== Given entries

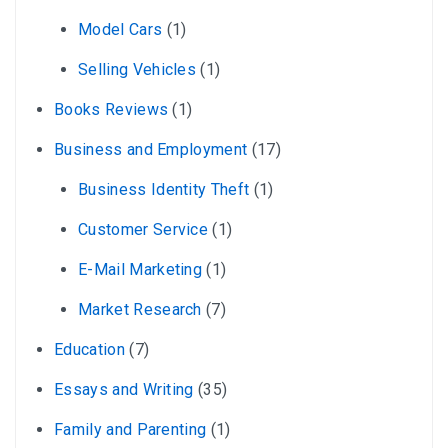
Model Cars
(1)
Selling Vehicles
(1)
Books Reviews
(1)
Business and Employment
(17)
Business Identity Theft
(1)
Customer Service
(1)
E-Mail Marketing
(1)
Market Research
(7)
Education
(7)
Essays and Writing
(35)
Family and Parenting
(1)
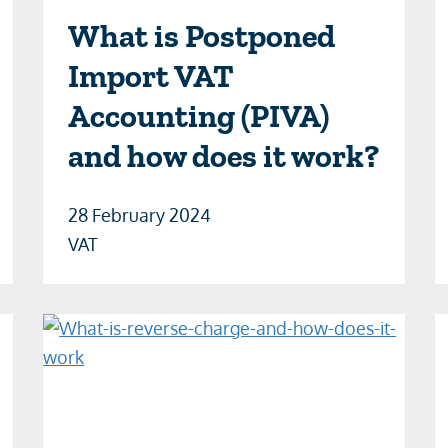
What is Postponed
Import VAT
Accounting (PIVA)
and how does it work?
28 February 2024
VAT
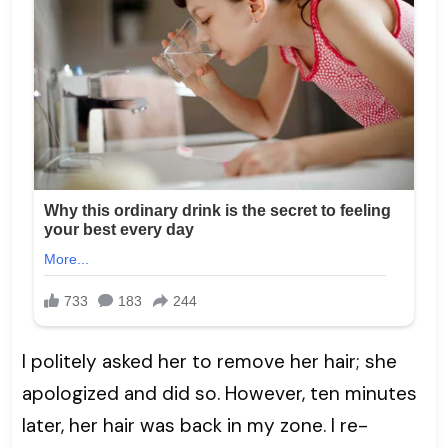
I politely asked her to remove her hair; she
apologized and did so. However, ten minutes
later, her hair was back in my zone. I re-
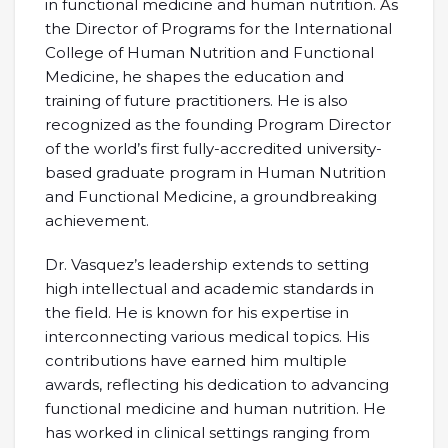
in functional medicine and human nutrition. As
the Director of Programs for the International
College of Human Nutrition and Functional
Medicine, he shapes the education and
training of future practitioners. He is also
recognized as the founding Program Director
of the world’s first fully-accredited university-
based graduate program in Human Nutrition
and Functional Medicine, a groundbreaking
achievement.
Dr. Vasquez’s leadership extends to setting
high intellectual and academic standards in
the field. He is known for his expertise in
interconnecting various medical topics. His
contributions have earned him multiple
awards, reflecting his dedication to advancing
functional medicine and human nutrition. He
has worked in clinical settings ranging from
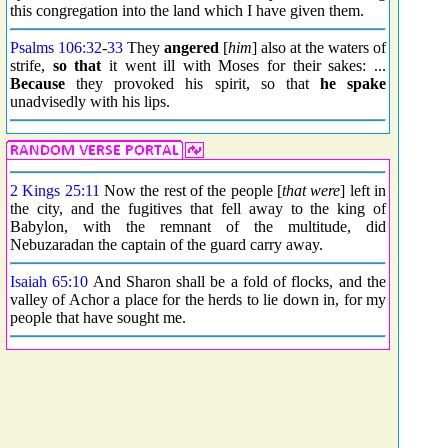
this congregation into the land which I have given them.
Psalms 106:32
-
33
They
angered
[
him
] also at the waters of
strife,
so that
it went ill with Moses for their sakes: ...
Because
they provoked his spirit, so that
he spake
unadvisedly with his lips.
2 Kings 25:11
Now the rest of the people [
that were
] left in
the city, and the fugitives that fell away to the king of
Babylon, with the remnant of the multitude, did
Nebuzaradan the captain of the guard carry away.
Isaiah 65:10
And Sharon shall be a fold of flocks, and the
valley of Achor a place for the herds to lie down in, for my
people that have sought me.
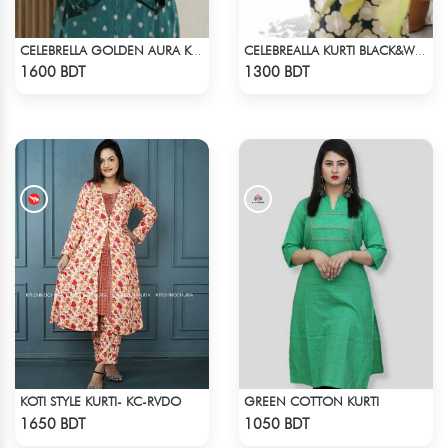
CELEBRELLA GOLDEN AURA KURTI
CELEBREALLA KURTI BLACK&WHITE
Check Product
Check Product
1600 BDT
1300 BDT
KOTI STYLE KURTI- KC-RVDO
GREEN COTTON KURTI
Check Product
Check Product
1650 BDT
1050 BDT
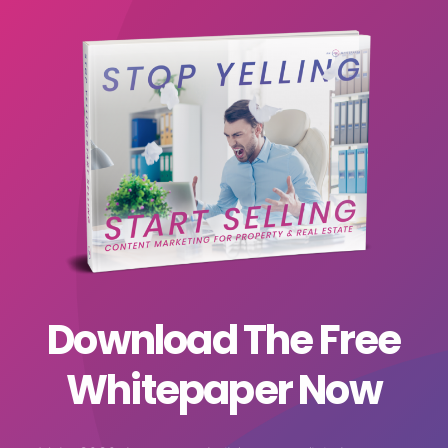
Download The Free
Whitepaper Now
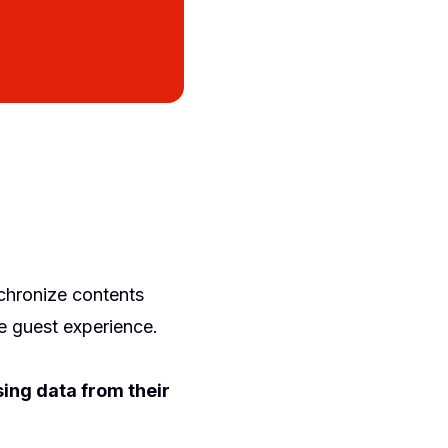
chronize contents
e guest experience.
sing data from their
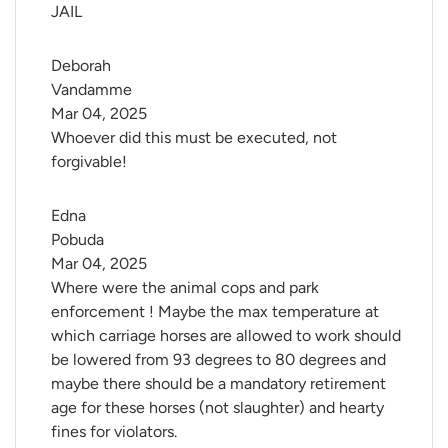
JAIL
Deborah 
Vandamme
Mar 04, 2025
Whoever did this must be executed, not
forgivable!
Edna 
Pobuda
Mar 04, 2025
Where were the animal cops and park
enforcement ! Maybe the max temperature at
which carriage horses are allowed to work should
be lowered from 93 degrees to 80 degrees and
maybe there should be a mandatory retirement
age for these horses (not slaughter) and hearty
fines for violators.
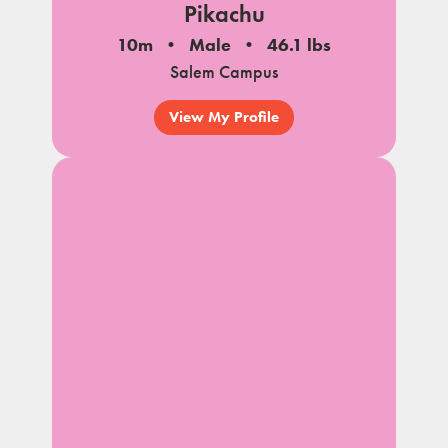
Pikachu
10m
Male
46.1 lbs
Salem Campus
View My Profile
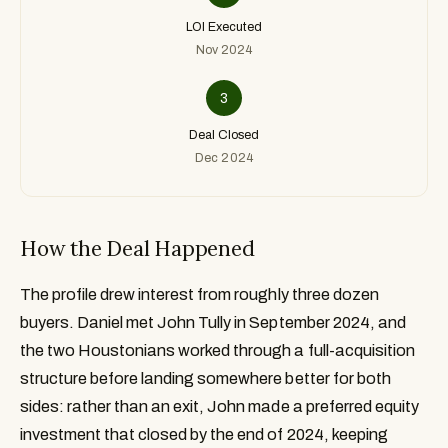
LOI Executed
Nov 2024
3
Deal Closed
Dec 2024
How the Deal Happened
The profile drew interest from roughly three dozen
buyers. Daniel met John Tully in September 2024, and
the two Houstonians worked through a full-acquisition
structure before landing somewhere better for both
sides: rather than an exit, John made a preferred equity
investment that closed by the end of 2024, keeping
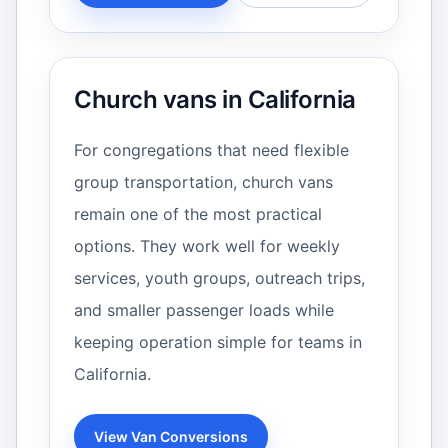
Church vans in California
For congregations that need flexible
group transportation, church vans
remain one of the most practical
options. They work well for weekly
services, youth groups, outreach trips,
and smaller passenger loads while
keeping operation simple for teams in
California.
View Van Conversions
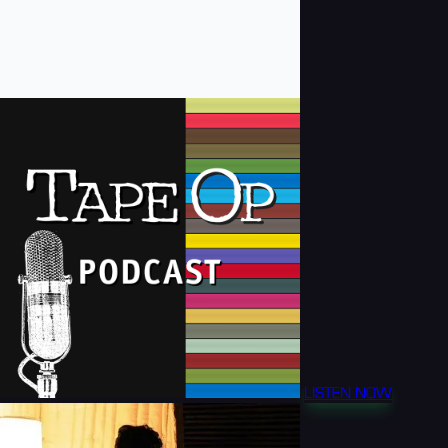
LISTEN NOW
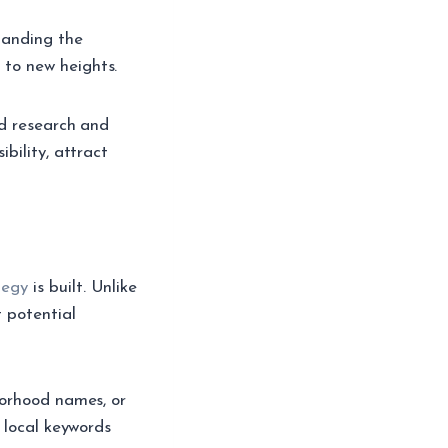
tanding the
to new heights.
rd research and
bility, attract
tegy
is built. Unlike
t potential
borhood names, or
 local keywords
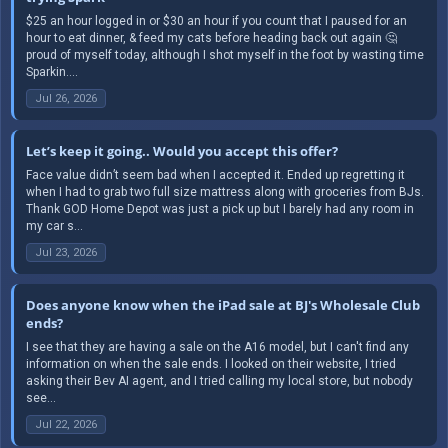
$25 an hour logged in or $30 an hour if you count that I paused for an
hour to eat dinner, & feed my cats before heading back out again 🤔
proud of myself today, although I shot myself in the foot by wasting time
Sparkin....
Jul 26, 2026
Let’s keep it going.. Would you accept this offer?
Face value didn’t seem bad when I accepted it. Ended up regretting it
when I had to grab two full size mattress along with groceries from BJs.
Thank GOD Home Depot was just a pick up but I barely had any room in
my car s...
Jul 23, 2026
Does anyone know when the iPad sale at BJ's Wholesale Club
ends?
I see that they are having a sale on the A16 model, but I can't find any
information on when the sale ends. I looked on their website, I tried
asking their Bev AI agent, and I tried calling my local store, but nobody
see...
Jul 22, 2026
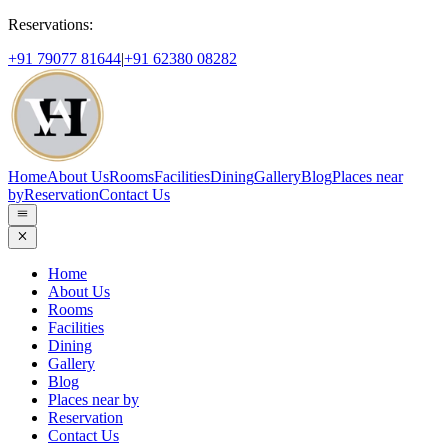
Reservations:
+91 79077 81644
|
+91 62380 08282
Home
About Us
Rooms
Facilities
Dining
Gallery
Blog
Places near
by
Reservation
Contact Us
Home
About Us
Rooms
Facilities
Dining
Gallery
Blog
Places near by
Reservation
Contact Us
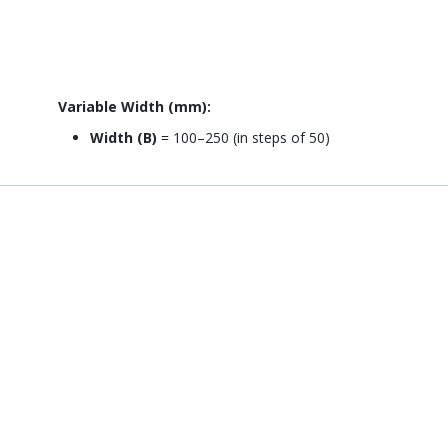
Variable Width (mm):
Width (B)
= 100–250 (in steps of 50)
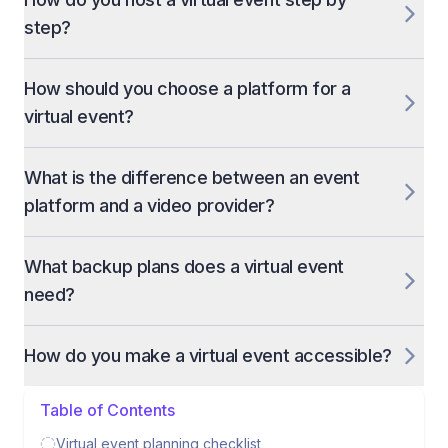
step?
How should you choose a platform for a
virtual event?
What is the difference between an event
platform and a video provider?
What backup plans does a virtual event
need?
How do you make a virtual event accessible?
Table of Contents
Virtual event planning checklist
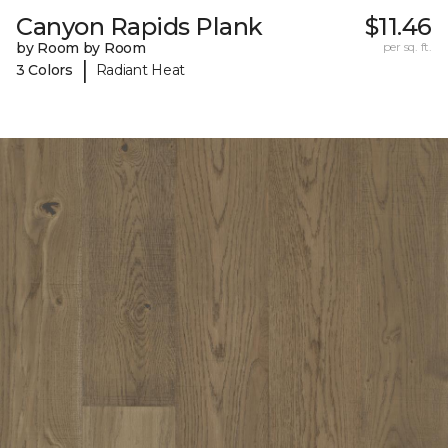
Canyon Rapids Plank
$11.46
by Room by Room
per sq. ft.
|
3 Colors
Radiant Heat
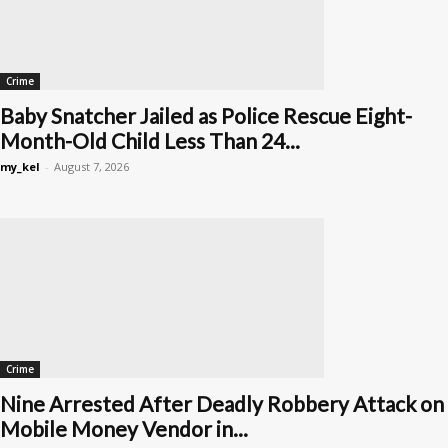
Crime
Baby Snatcher Jailed as Police Rescue Eight-
Month-Old Child Less Than 24...
my_kel
-
August 7, 2026
Crime
Nine Arrested After Deadly Robbery Attack on
Mobile Money Vendor in...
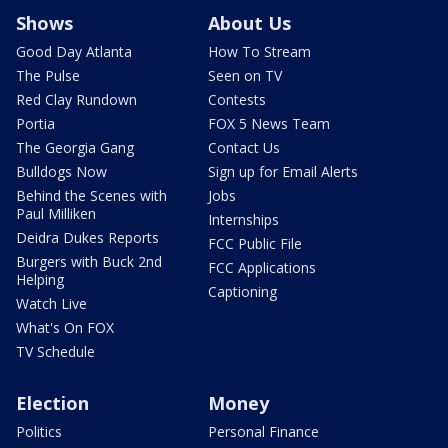
Shows
About Us
Good Day Atlanta
How To Stream
The Pulse
Seen on TV
Red Clay Rundown
Contests
Portia
FOX 5 News Team
The Georgia Gang
Contact Us
Bulldogs Now
Sign up for Email Alerts
Behind the Scenes with
Jobs
Paul Milliken
Internships
Deidra Dukes Reports
FCC Public File
Burgers with Buck 2nd
FCC Applications
Helping
Captioning
Watch Live
What's On FOX
TV Schedule
Election
Money
Politics
Personal Finance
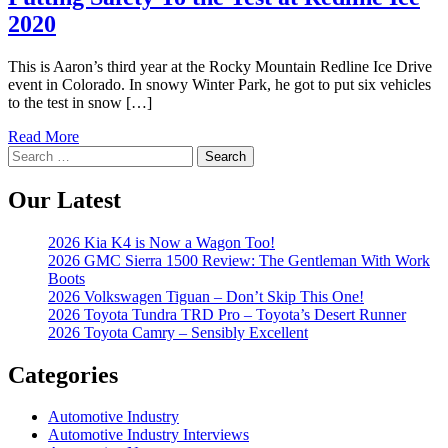
2020
This is Aaron’s third year at the Rocky Mountain Redline Ice Drive
event in Colorado. In snowy Winter Park, he got to put six vehicles
to the test in snow […]
Read More
Search
for:
Our Latest
2026 Kia K4 is Now a Wagon Too!
2026 GMC Sierra 1500 Review: The Gentleman With Work
Boots
2026 Volkswagen Tiguan – Don’t Skip This One!
2026 Toyota Tundra TRD Pro – Toyota’s Desert Runner
2026 Toyota Camry – Sensibly Excellent
Categories
Automotive Industry
Automotive Industry Interviews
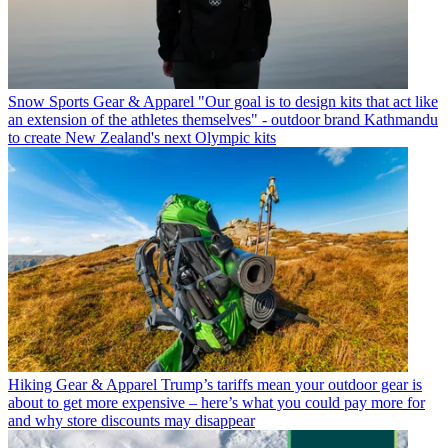
Snow Sports Gear & Apparel
"Our goal is to design kits that act like
an extension of the athletes themselves" - outdoor brand Kathmandu
to create New Zealand's next Olympic kits
Hiking Gear & Apparel
Trump’s tariffs mean your outdoor gear is
about to get more expensive – here’s what you could pay more for
and why store discounts may disappear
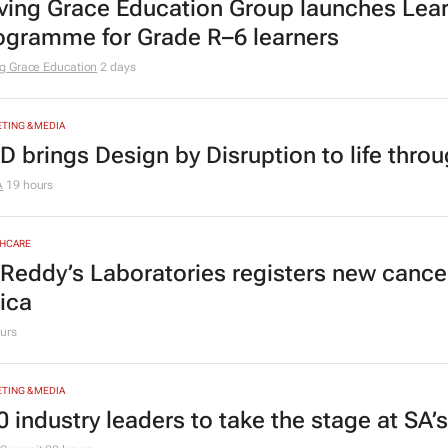
ving Grace Education Group launches Lear
ogramme for Grade R–6 learners
g Grace Education
2 days
TING & MEDIA
D brings Design by Disruption to life thro
A
19 hours
HCARE
 Reddy’s Laboratories registers new canc
rica
urs
TING & MEDIA
0 industry leaders to take the stage at SA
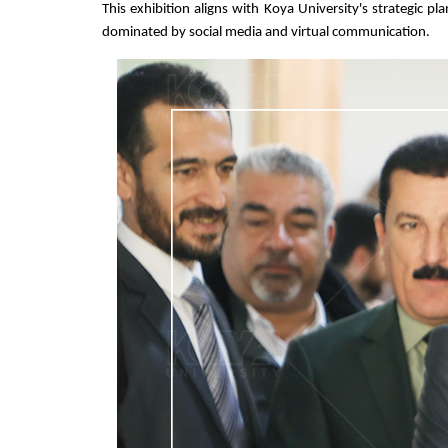
This exhibition aligns with Koya University's strategic p
dominated by social media and virtual communication.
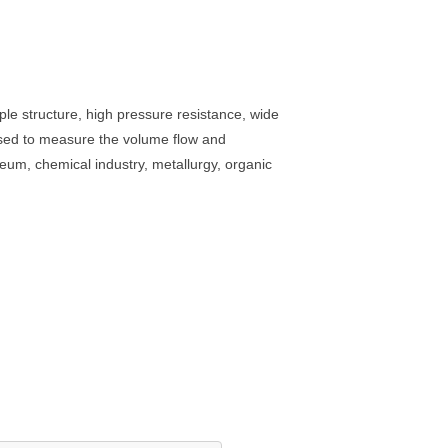
ple structure, high pressure resistance, wide
 used to measure the volume flow and
oleum, chemical industry, metallurgy, organic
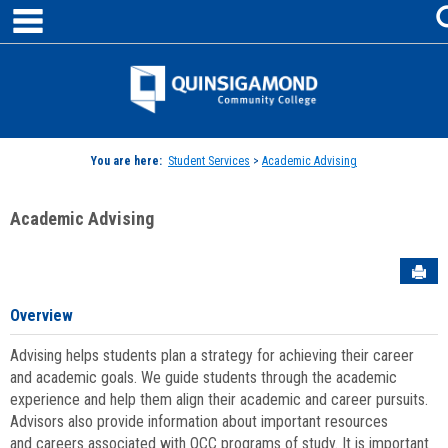
main navigation
Skip
to
content
Jenzabar
University
You are here:
Student Services
>
Academic Advising
Academic Advising
Sen
Overview
Advising helps students plan a strategy for achieving their career
and academic goals. We guide students through the academic
experience and help them align their academic and career pursuits.
Advisors also provide information about important resources
and careers associated with QCC programs of study. It is important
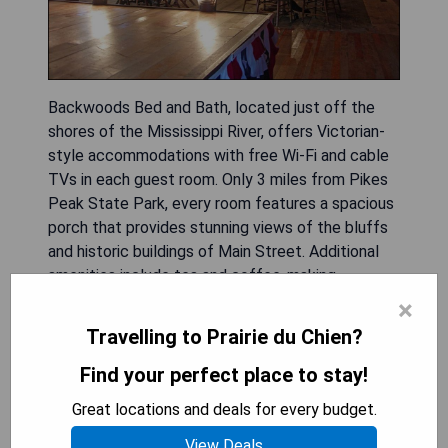
Backwoods Bed and Bath, located just off the
shores of the Mississippi River, offers Victorian-
style accommodations with free Wi-Fi and cable
TVs in each guest room. Only 3 miles from Pikes
Peak State Park, every room features a spacious
porch that provides stunning views of the bluffs
and historic buildings of Main Street. Additional
amenities include tea and coffee-making
facilities, as well as air-conditioning throughout
×
the hotel. The property is conveniently situated
Travelling to Prairie du Chien?
10 miles from Spook Cave and Campground, while
Lady Luck Casino is a short 7-minute walk away.
Find your perfect place to stay!
Great locations and deals for every budget.
- Beautiful Victorian-style architecture
- Scenic porches with river and bluff views
View Deals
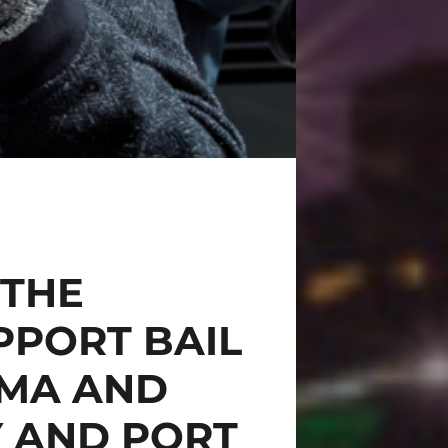
 THE
PPORT BAIL
GMA AND
Y AND PORT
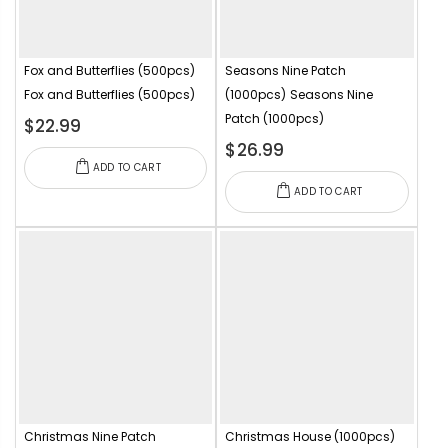
Fox and Butterflies (500pcs)
Seasons Nine Patch
Fox and Butterflies (500pcs)
(1000pcs)
Seasons Nine
Patch (1000pcs)
$22.99
$26.99
ADD TO CART
ADD TO CART
Christmas Nine Patch
Christmas House (1000pcs)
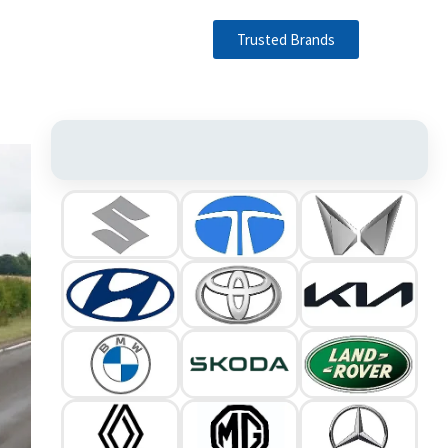
Trusted Brands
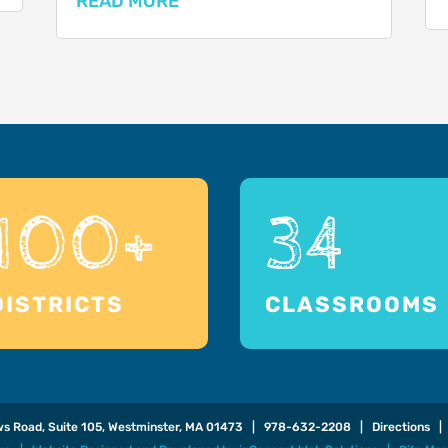
READ MORE
100+
34
DISTRICTS
CLASSROOMS
ows Road, Suite 105, Westminster, MA 01473 |
978-632-2208
|
Directions
| 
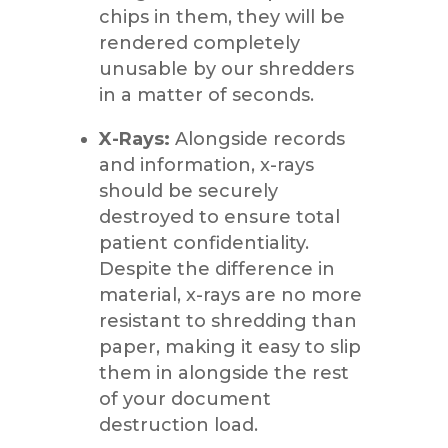
chips in them, they will be
rendered completely
unusable by our shredders
in a matter of seconds.
X-Rays:
Alongside records
and information, x-rays
should be securely
destroyed to ensure total
patient confidentiality.
Despite the difference in
material, x-rays are no more
resistant to shredding than
paper, making it easy to slip
them in alongside the rest
of your document
destruction load.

====

The problem
Go through the listing and copy each line with the string "information".

Response to the exercise
information on when the sale ends. I looked on their website, I tried
Advisors also provide information about important resources
and information, x-rays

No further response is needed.